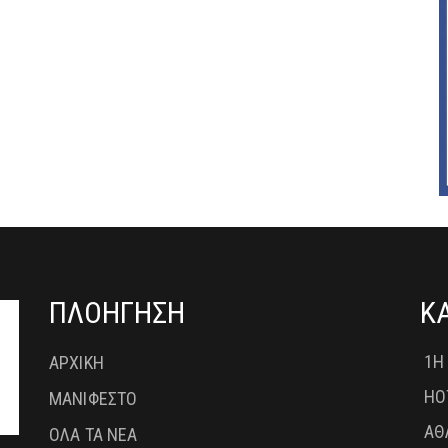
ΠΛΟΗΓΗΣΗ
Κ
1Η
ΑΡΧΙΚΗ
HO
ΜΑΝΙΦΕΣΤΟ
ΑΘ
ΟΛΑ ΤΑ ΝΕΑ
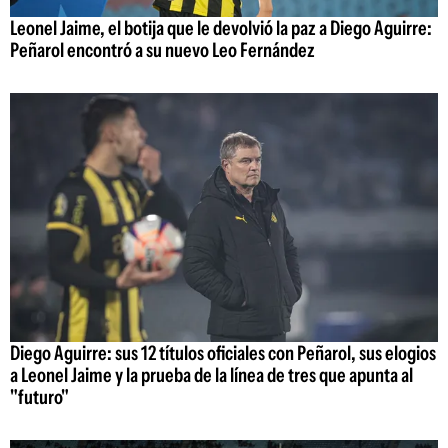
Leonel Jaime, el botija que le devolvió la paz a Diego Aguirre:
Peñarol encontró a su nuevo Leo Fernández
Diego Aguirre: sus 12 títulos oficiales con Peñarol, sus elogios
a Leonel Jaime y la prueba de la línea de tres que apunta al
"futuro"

Task prompt →
Output exactly the lines above, from the one holding "Peñarol encontró a su nuevo Leo Fernández" through the end of the data, including the first and last.

Result for this task →
Peñarol encontró a su nuevo Leo Fernández
Diego Aguirre: sus 12 títulos oficiales con Peñarol, sus elogios
a Leonel Jaime y la prueba de la línea de tres que apunta al
"futuro"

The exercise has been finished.